The aim of my short Manchester trip was to help me understand more about the impact of our funding, to get beyond the London-based circles of daily working life, and to inform thinking about how our improvement work could develop to remain relevant to the challenges that patients and front-line teams are facing.
I’d begun the day talking with the chief executive of a different NHS trust, who had raised a question that resonated all the more strongly after that ambulance callout: what would need to change so that NHS trust leaders could legitimately spend the same organisational energy and resources on tackling worklessness in the city as they do on meeting the A&E target? And what would it take for their counterparts in local government to feel it was a legitimate focus for their executive team to reduce the number of people coming to hospital with exacerbations of respiratory conditions – by providing safe and warm housing, and reducing social isolation, for example?
These questions make me think about research we’re in the early stages of planning, on what it takes for teams we’ve funded to step outside their day-to-day NHS roles to contribute to issues such as homelessness or knife crime – and how this kind of work depends on one-off grant funding, and individual motivation, rather than being incentivised through normal activities.
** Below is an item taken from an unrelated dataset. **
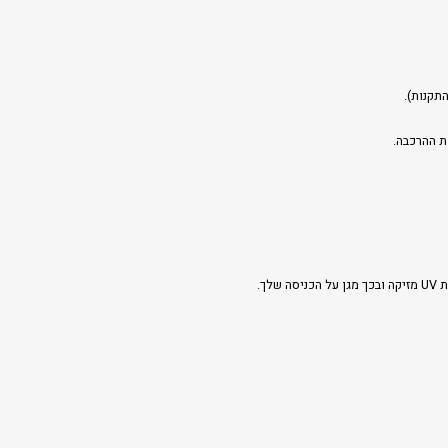
תקנות).
ת ההרכבה.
Any research work focusing on front-line teams will also need to address the policy and organisational frameworks that enable (or inhibit) the development of more prevention-led services.
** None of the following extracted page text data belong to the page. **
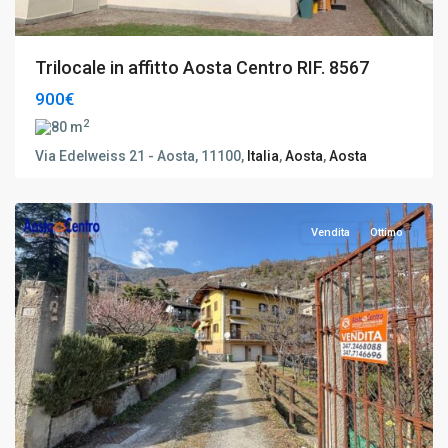
Trilocale in affitto Aosta Centro RIF. 8567
900€
2
80 m
Via Edelweiss 21 - Aosta, 11100,
Italia
,
Aosta
,
Aosta
Aosta
,
Aosta
Vendita
Ottimo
In my morning meeting, we also speak about some of the ideas in our new report on the role of the NHS as an anchor institution and how this represents a start in terms of what the NHS can do to act on social determinants that it can influence, such as local employment and environmental impact.
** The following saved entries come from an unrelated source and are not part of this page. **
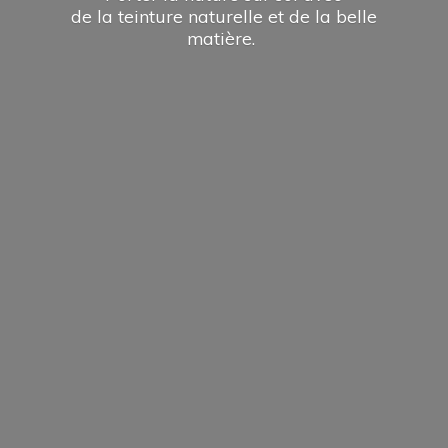
de la teinture naturelle et de la
belle
matière.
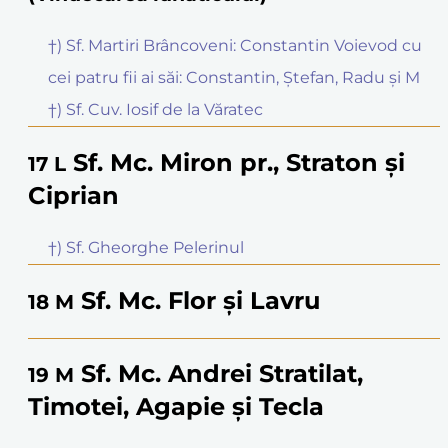
†) Sf. Martiri Brâncoveni: Constantin Voievod cu
cei patru fii ai săi: Constantin, Ștefan, Radu și M
†) Sf. Cuv. Iosif de la Văratec
Sf. Mc. Miron pr., Straton și
17
L
Ciprian
†) Sf. Gheorghe Pelerinul
Sf. Mc. Flor și Lavru
18
M
Sf. Mc. Andrei Stratilat,
19
M
Timotei, Agapie și Tecla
The next day I start at the Advancing Quality Alliance (AQuA), a leading improvement agency in the region and frequent partner of grant holders on Health Foundation improvement programmes. We talk about work in safety, co-production, improvement capability building, the development of the Q Community, and the changing improvement needs of organisations seeking to focus on integration and place-based care.
Finally, I visit Wythenshawe Hospital, where I attend the Surgery School – part of the ERAS+ Programme that the Health Foundation are funding to scale up in Greater Manchester. This initiative supports patients preparing for surgery to improve their activity levels, muscle strength, chest strength, oral health and nutrition before surgery, aiming to enhance recovery after surgery. A surgical operation can act as a powerful moment in patient’s lives where new habits can be formed, and the partnership with Greater Manchester Cancer allows innovative integration of the clinical programme with GM Active, a network of gyms in the Greater Manchester area. This new innovation, Prehab4Cancer, provides tailored support for people with cancer as they prepare for surgery. Scale up is taking place throughout Greater Manchester, and evaluation is underway.
Other than powerful memories, and relationships new and renewed, what did I take from the visit overall? The themes that struck me were the recognition from improvement practitioners of the case for increased focus on prevention and the wider determinants of health, the importance of better integrated data and information that clinical teams and organisations can use, and the need to develop more programmes that help us learn how to do improvement work effectively across boundaries. Methods such as the Flow Coaching Academy and Q Lab lend themselves well to this ‘meso-level’ improvement work, bringing together multiple different perspectives on a problem.
I travel home with renewed respect for those undertaking the hard work of delivery and change, and a refreshed sense of the importance of providing the conditions and resources which enable front-line teams to make the changes they know can improve people’s health and care.